> [How to complete this task]
Exactly as they appear, transcribe the entries and skip any pictures.

:: Records supplied ::

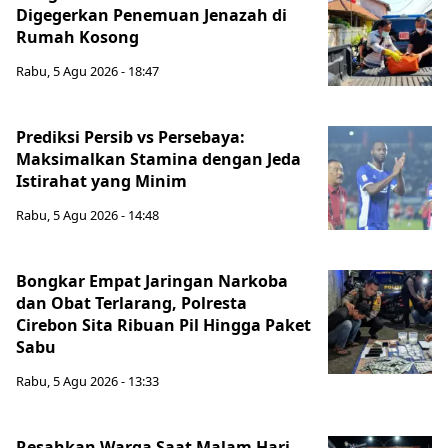
Digegerkan Penemuan Jenazah di
Rumah Kosong
Rabu, 5 Agu 2026 - 18:47
Prediksi Persib vs Persebaya:
Maksimalkan Stamina dengan Jeda
Istirahat yang Minim
Rabu, 5 Agu 2026 - 14:48
Bongkar Empat Jaringan Narkoba
dan Obat Terlarang, Polresta
Cirebon Sita Ribuan Pil Hingga Paket
Sabu
Rabu, 5 Agu 2026 - 13:33
Resahkan Warga Saat Malam Hari,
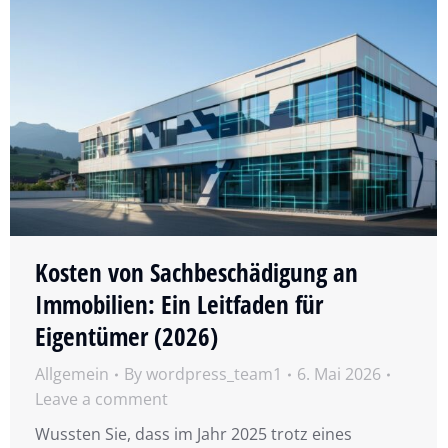
Kosten von Sachbeschädigung an
Immobilien: Ein Leitfaden für
Eigentümer (2026)
Allgemein
By
wordpress_team1
6. Mai 2026
Leave a comment
Wussten Sie, dass im Jahr 2025 trotz eines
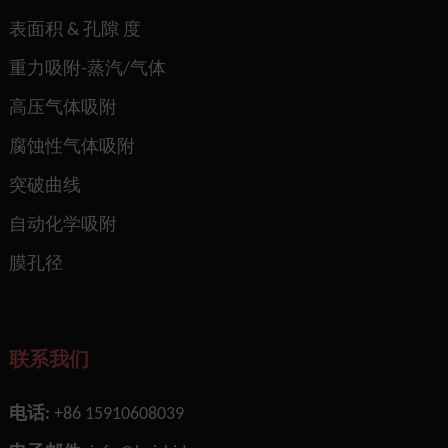
表面积 & 孔隙 度
重力吸附-蒸汽/气体
高压气体吸附
腐蚀性气体吸附
突破曲线
自动化学吸附
膜孔径
联系我们
电话:
+86 15910608039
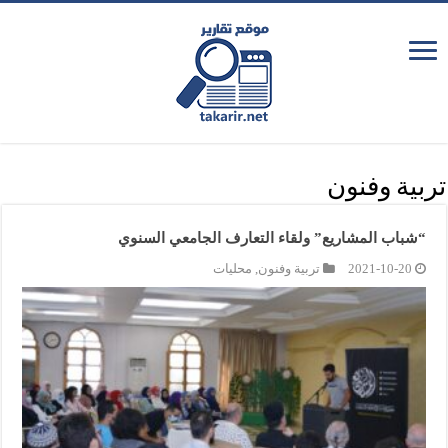
تربية وفنون
“شباب المشاريع” ولقاء التعارف الجامعي السنوي
2021-10-20
تربية وفنون
,
محليات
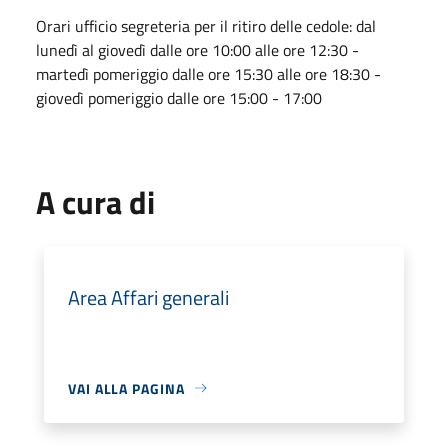
Orari ufficio segreteria per il ritiro delle cedole: dal
lunedì al giovedì dalle ore 10:00 alle ore 12:30 -
martedì pomeriggio dalle ore 15:30 alle ore 18:30 -
giovedì pomeriggio dalle ore 15:00 - 17:00
A cura di
Area Affari generali
VAI ALLA PAGINA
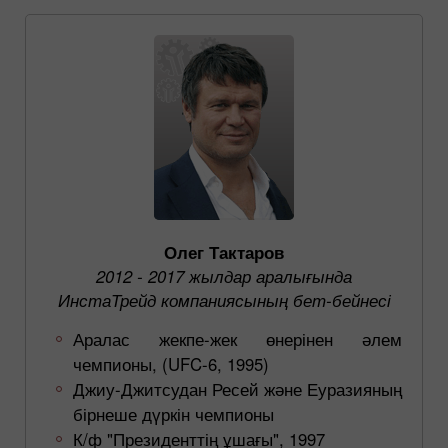
Олег Тактаров
2012 - 2017 жылдар аралығында
ИнстаТрейд компаниясының бет-бейнесі
Аралас жекпе-жек өнерінен әлем
чемпионы, (UFC-6, 1995)
Джиу-Джитсудан Ресей және Еуразияның
бірнеше дүркін чемпионы
К/ф "Президенттің ұшағы", 1997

:::

> [Output below]
Digegerkan Penemuan Jenazah di
Rumah Kosong
Rabu, 5 Agu 2026 - 18:47
Prediksi Persib vs Persebaya:
Maksimalkan Stamina dengan Jeda
Istirahat yang Minim
Rabu, 5 Agu 2026 - 14:48
Bongkar Empat Jaringan Narkoba
dan Obat Terlarang, Polresta
Cirebon Sita Ribuan Pil Hingga Paket
Sabu
Rabu, 5 Agu 2026 - 13:33
Resahkan Warga Saat Malam Hari,
Kosten von Sachbeschädigung an
Immobilien: Ein Leitfaden für
Eigentümer (2026)
Allgemein
By
wordpress_team1
6. Mai 2026
Leave a comment
Wussten Sie, dass im Jahr 2025 trotz eines
表面积 & 孔隙 度
重力吸附-蒸汽/气体
高压气体吸附
腐蚀性气体吸附
突破曲线
自动化学吸附
膜孔径
联系我们
电话:
+86 15910608039
تربية وفنون
“شباب المشاريع” ولقاء التعارف الجامعي السنوي
2021-10-20
تربية وفنون
,
محليات
Orari ufficio segreteria per il ritiro delle cedole: dal
lunedì al giovedì dalle ore 10:00 alle ore 12:30 -
martedì pomeriggio dalle ore 15:30 alle ore 18:30 -
giovedì pomeriggio dalle ore 15:00 - 17:00
A cura di
Area Affari generali
VAI ALLA PAGINA
Олег Тактаров
2012 - 2017 жылдар аралығында
ИнстаТрейд компаниясының бет-бейнесі
Аралас жекпе-жек өнерінен әлем
чемпионы, (UFC-6, 1995)
Джиу-Джитсудан Ресей және Еуразияның
бірнеше дүркін чемпионы
К/ф "Президенттің ұшағы", 1997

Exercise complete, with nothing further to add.